2010年3月11日星期四

Fooled by Rates and Ratios

In the book Fooled by Randomness, Nassim Nicholas Taleb wrote:
I found in the behavioral literature at least forty damning examples of such acute biases, systematic departures from rational behavior widespread across professions and fields. Below is the account of a well-known test, and an embarrassing one for the medical profession. The following famous quiz was given to medical doctors (which I borrowed from the excellent Deborah Bennett's Randomness).

A test of a disease presents a rate of 5% false positives. The disease strikes 1/1,000 of the population. People are tested at random, regardless of whether they are suspected of having the disease. A patient's test is positive. What is the probability of the patient being stricken with the disease?

Most doctors answered 95%, simply taking into account the fact that the test has a 95% accuracy rate. The answer is the conditional probability that the patient is sick and the test shows it ─ close to 2%. Less than one in five professionals got it right.

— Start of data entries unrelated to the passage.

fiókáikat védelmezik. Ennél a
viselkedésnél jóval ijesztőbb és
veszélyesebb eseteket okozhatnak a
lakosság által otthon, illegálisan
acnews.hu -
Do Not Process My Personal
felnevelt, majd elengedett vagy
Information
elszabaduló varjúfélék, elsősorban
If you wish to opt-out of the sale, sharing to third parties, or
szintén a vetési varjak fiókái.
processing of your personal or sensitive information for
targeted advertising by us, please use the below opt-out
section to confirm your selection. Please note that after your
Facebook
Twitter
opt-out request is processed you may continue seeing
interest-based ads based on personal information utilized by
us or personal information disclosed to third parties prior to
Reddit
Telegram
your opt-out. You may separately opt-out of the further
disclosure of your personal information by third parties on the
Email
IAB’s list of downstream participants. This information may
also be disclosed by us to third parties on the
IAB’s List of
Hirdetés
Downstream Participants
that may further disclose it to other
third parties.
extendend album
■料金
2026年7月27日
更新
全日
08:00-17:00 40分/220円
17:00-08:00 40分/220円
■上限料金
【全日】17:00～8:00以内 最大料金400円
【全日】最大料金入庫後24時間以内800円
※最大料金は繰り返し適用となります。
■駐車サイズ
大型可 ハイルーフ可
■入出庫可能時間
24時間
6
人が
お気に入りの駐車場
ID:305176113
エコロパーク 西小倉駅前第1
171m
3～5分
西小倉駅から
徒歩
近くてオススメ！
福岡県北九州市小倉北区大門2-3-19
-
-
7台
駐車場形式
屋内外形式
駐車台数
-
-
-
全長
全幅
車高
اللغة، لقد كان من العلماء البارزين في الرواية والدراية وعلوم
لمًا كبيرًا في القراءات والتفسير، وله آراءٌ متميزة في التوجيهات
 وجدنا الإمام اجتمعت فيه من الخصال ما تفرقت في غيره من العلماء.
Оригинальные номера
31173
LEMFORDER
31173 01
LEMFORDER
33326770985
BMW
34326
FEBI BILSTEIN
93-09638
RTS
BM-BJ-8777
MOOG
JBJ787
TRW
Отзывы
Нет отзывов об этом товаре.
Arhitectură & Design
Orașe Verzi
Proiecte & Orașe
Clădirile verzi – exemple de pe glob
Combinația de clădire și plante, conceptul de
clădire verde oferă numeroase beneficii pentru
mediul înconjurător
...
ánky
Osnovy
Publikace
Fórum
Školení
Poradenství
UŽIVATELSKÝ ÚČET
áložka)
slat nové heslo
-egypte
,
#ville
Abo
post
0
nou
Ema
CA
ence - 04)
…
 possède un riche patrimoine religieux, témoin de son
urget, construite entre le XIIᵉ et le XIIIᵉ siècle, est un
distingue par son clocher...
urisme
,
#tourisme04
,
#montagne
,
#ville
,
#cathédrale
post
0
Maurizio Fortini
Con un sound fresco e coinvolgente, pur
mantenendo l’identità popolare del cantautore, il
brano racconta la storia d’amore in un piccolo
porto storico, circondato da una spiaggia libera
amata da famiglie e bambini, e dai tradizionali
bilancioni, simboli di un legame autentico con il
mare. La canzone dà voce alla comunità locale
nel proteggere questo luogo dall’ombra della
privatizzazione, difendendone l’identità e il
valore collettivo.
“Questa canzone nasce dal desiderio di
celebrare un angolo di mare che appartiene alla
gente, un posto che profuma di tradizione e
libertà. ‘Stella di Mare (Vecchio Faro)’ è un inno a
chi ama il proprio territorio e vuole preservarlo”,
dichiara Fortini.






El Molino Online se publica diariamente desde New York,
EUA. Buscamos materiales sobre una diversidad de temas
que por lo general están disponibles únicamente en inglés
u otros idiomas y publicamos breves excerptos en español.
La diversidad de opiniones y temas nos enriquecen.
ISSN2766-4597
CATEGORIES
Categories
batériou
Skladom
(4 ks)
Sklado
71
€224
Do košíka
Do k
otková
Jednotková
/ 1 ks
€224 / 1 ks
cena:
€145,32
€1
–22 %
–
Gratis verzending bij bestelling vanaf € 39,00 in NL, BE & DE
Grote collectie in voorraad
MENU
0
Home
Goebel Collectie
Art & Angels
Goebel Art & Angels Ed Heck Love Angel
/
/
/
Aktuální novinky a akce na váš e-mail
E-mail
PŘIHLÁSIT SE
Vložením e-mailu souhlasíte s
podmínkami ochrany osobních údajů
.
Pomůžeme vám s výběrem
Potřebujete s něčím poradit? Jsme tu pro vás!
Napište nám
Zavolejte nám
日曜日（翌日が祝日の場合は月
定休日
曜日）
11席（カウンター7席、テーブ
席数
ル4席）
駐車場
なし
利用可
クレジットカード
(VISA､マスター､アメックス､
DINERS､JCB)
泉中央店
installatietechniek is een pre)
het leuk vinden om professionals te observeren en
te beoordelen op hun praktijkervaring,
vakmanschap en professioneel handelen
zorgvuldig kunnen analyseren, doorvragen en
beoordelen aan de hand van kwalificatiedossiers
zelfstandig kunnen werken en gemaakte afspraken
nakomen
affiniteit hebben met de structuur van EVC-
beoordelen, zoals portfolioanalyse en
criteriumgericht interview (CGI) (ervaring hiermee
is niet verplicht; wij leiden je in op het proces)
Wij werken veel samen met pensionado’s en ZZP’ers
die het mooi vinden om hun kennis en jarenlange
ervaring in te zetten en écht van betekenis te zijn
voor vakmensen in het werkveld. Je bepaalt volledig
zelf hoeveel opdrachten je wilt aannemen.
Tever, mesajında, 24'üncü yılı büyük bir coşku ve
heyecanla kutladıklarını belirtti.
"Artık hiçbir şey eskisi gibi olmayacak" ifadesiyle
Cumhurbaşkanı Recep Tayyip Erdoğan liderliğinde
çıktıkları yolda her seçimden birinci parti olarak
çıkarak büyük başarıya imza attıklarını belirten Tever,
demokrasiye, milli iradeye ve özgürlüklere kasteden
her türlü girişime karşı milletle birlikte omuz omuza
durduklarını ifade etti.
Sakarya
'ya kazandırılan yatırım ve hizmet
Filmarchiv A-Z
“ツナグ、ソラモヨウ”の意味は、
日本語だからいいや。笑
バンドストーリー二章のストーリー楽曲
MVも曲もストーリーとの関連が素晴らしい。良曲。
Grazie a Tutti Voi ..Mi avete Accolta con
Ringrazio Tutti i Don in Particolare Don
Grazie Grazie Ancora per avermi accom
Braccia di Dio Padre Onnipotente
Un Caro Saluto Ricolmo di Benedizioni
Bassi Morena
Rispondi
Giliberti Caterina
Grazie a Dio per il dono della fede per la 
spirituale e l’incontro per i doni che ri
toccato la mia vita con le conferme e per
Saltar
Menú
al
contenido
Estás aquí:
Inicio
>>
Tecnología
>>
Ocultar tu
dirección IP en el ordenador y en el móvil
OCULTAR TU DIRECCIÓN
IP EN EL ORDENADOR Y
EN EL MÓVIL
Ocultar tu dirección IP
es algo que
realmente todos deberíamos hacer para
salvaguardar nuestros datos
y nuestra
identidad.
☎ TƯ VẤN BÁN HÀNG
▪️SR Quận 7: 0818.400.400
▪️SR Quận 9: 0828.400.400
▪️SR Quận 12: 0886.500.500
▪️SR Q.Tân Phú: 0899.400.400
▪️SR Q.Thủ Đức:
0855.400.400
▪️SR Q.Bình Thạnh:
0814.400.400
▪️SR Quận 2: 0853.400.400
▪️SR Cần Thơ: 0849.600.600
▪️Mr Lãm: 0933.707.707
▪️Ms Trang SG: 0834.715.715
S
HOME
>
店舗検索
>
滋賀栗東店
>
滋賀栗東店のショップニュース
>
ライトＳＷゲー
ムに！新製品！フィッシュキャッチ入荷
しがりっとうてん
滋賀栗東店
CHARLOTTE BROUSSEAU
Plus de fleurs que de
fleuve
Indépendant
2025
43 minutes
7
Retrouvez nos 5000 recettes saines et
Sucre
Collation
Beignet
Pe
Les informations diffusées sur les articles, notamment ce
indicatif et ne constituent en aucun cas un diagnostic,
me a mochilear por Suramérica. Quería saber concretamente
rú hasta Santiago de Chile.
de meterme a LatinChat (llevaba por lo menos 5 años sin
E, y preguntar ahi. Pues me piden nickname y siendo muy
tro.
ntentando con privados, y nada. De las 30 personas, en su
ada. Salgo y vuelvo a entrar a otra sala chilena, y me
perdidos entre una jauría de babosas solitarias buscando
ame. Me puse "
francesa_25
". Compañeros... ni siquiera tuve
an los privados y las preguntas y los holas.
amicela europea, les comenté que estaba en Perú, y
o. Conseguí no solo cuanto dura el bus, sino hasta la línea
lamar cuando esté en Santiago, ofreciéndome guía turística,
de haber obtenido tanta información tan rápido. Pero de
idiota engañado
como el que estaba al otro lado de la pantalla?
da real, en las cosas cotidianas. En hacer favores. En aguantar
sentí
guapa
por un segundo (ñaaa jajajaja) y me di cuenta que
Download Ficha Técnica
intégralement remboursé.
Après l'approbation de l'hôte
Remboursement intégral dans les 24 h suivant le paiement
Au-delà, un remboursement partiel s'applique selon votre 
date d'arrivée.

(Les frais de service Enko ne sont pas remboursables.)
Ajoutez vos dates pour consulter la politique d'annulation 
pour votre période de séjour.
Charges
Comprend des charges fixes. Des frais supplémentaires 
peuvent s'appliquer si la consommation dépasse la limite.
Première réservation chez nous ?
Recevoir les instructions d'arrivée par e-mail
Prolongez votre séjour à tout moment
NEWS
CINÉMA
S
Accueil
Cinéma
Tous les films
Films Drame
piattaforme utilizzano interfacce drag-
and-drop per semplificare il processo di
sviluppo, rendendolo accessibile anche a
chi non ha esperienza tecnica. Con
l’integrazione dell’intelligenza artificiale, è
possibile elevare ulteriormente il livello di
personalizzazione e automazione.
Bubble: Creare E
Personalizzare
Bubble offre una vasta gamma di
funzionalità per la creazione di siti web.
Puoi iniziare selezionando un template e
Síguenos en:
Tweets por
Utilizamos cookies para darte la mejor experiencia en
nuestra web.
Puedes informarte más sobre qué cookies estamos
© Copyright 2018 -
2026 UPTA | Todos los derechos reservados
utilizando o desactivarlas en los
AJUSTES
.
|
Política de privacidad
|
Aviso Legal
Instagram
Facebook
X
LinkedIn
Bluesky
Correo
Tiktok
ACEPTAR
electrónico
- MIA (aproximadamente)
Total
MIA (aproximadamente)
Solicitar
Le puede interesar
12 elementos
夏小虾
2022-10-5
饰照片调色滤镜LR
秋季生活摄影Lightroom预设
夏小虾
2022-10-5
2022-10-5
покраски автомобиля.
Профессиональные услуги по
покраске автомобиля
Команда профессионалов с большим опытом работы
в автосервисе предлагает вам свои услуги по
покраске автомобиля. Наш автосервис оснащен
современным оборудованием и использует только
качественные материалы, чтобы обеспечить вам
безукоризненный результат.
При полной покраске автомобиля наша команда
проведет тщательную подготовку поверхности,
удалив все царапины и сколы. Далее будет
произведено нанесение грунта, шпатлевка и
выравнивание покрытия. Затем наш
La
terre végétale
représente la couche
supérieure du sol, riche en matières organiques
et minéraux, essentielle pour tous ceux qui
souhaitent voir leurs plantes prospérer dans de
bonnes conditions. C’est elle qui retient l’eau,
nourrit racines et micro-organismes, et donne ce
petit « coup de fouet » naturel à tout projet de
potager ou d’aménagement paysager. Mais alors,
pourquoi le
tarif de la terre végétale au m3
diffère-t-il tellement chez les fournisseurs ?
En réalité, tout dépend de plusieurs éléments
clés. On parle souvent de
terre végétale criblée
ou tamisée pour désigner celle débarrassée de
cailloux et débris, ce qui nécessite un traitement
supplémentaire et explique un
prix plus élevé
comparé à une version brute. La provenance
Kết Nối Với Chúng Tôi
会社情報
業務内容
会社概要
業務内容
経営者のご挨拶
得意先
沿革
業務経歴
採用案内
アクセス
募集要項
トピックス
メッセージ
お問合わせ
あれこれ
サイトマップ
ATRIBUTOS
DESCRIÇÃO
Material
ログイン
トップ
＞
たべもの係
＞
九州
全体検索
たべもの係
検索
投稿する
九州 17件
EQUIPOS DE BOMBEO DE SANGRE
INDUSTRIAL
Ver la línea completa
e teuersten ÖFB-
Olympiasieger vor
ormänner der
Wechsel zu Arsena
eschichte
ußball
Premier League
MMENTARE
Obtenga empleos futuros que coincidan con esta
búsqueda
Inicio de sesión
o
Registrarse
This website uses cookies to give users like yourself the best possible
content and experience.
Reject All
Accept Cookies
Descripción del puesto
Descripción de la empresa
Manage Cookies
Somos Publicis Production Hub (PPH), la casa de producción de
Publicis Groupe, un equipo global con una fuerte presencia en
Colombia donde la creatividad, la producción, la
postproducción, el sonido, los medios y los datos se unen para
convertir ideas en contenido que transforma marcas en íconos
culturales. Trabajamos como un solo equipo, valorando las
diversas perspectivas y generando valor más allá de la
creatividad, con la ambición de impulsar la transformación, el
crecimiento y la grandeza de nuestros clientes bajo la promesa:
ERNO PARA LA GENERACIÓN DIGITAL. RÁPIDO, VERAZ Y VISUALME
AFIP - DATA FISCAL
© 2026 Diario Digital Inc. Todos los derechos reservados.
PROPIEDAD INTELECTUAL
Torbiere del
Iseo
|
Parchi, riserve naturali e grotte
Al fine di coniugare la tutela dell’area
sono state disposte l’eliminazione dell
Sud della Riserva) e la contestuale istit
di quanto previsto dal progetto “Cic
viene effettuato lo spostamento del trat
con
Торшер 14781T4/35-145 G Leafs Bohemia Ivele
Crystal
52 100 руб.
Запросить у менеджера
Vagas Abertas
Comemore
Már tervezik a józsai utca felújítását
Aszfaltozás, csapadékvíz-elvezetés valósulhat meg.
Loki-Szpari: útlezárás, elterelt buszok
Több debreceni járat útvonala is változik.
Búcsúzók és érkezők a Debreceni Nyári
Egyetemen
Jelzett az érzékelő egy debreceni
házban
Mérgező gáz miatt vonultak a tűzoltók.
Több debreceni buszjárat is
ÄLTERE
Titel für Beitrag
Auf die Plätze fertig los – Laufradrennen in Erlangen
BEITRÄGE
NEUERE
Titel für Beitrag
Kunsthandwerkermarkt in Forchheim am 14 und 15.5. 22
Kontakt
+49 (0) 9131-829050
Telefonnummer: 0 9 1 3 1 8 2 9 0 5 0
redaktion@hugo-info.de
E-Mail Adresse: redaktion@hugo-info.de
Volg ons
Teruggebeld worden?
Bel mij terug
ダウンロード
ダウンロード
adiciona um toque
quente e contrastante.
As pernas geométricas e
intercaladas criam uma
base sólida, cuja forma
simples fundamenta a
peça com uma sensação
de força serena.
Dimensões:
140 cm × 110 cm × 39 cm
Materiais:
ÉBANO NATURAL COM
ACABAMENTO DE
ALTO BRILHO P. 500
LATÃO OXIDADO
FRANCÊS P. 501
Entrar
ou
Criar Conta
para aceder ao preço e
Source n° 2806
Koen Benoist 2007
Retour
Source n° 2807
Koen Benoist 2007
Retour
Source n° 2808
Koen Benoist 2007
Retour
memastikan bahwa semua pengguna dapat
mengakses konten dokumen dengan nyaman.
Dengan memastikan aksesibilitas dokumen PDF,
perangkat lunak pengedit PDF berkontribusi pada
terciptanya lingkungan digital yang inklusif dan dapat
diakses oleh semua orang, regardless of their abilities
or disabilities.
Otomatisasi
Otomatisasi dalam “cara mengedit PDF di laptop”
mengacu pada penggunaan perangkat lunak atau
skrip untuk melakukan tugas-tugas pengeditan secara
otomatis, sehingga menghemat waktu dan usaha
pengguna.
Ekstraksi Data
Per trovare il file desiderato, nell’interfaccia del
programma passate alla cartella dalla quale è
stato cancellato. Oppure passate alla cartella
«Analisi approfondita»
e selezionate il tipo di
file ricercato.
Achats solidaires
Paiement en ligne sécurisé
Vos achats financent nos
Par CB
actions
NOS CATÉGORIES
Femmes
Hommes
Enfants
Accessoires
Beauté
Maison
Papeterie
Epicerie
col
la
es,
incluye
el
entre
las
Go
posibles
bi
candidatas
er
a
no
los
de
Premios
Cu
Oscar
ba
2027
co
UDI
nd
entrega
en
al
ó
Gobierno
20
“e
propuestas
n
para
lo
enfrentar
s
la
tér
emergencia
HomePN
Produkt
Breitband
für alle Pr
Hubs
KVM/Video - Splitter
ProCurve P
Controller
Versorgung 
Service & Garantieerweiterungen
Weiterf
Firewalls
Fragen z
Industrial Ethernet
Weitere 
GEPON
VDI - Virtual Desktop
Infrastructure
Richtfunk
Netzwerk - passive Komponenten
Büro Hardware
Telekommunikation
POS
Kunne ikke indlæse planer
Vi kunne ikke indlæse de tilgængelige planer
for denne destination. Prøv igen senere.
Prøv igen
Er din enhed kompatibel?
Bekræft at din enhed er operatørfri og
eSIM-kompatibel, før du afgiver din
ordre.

I will simplify the answer (using the frequency approach). Assume no false negatives. Consider that out of 1,000 patients who are administered the test, one will be expected to be afflicted with the disease. Out of a population of the remaining 999 healthy patients, the test will identify about 50 with the disease (it is 95% accurate). The correct answer should be that the probability of being afflicted with the disease for someone selected at random who presented a positive test is the following ratio:

Number of afflicted persons / Number of true and false positives here 1 in 51.

Think of the number of times you will be given a medication that carries damaging side effects for a given disease you were told you had, when you may only have a 2% probability of being afflicted with it!

I recall that when I first came across with the subject of verification, I often mixed up rates and ratios. I later learned that false alarm ratio and false alarm rate are not the same, and hit rate and hit ratio are different. As in the above example, "rate of 5% false positive" means the false alarm rate is 5% (which is also equivalent to saying that the hit rate is 95%) whereas what the question asking is about the hit ratio (which complements the false alarm ratio).

What is more striking is that false alarm rate and false alarm ratio, both llustrates how frequent false alarm is encountered, can differ very much in number when the subject event is rare. In the given example, subject to the rate of occurrence of 1/1,000, a false alarm rate of 5% is in contrast with a false alarm ratio of over 98%!

The lesson to learn is that: when you are being told of the performance of a system by someone who throws out charts and numbers, beware of being tricked by small false alarm rate. It can be leveraged by the large number in the null-null quadrant of the contingency table to result in a large false alarm ratio.

The 2002 Nobel Prize in Economics was notable because one of the laureates Daniel Kahneman is not an economist but a psychologist. Kahneman, in collaboration with Amos Tversky, developed the Prospect Theory which is a psychologically realistic alternative to the classical Expected Utility Theory.

In their study, Kahneman and Tversky clarified the kinds of misperceptions of randomness that fuel many of the common fallacies and biases. What illustrated in the original posting of this subject is a fallacy that is commonly known as the base rate fallacy. In the legal regime, such a fallacy together with other fallacies, are collectively referred to as the prosecutor's fallacy.